• _Problem to solve_: Return every line below in which "output" appears.

**** Data extracts ****

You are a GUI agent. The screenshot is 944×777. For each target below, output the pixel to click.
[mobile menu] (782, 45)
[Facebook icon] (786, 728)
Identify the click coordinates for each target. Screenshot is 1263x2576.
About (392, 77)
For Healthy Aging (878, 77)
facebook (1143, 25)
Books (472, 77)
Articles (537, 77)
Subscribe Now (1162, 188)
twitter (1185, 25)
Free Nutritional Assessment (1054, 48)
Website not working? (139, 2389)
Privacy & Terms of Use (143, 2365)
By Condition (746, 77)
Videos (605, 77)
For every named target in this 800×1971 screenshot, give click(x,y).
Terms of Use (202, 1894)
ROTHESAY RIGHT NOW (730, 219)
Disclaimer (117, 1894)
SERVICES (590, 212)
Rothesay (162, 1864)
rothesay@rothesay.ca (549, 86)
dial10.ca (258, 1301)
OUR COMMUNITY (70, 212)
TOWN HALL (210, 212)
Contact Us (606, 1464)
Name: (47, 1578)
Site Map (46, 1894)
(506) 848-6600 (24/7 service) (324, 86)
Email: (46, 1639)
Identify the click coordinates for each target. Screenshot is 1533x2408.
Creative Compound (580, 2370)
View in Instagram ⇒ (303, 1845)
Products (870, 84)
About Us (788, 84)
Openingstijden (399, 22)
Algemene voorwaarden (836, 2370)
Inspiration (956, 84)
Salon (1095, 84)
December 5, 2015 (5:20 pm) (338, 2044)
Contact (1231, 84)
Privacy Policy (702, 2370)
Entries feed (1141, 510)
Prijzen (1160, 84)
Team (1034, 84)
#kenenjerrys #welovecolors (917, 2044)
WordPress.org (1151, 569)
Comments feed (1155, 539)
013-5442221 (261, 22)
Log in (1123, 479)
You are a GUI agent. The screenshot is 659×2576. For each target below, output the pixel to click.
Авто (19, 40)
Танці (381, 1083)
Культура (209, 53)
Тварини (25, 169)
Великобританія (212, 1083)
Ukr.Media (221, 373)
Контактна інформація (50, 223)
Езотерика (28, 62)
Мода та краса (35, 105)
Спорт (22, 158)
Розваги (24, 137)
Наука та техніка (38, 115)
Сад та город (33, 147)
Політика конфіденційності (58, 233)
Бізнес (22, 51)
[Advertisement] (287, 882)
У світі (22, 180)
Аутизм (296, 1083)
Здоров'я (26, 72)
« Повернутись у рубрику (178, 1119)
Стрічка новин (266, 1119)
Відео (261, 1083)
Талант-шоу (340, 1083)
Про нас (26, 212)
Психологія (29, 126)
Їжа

****

• _Reply to the exercise_:
You are a GUI agent. The screenshot is 944×777. For each target below, output the pixel to click.
You are a GUI agent. The screenshot is 659×2576. For each target below, output the pixel to click.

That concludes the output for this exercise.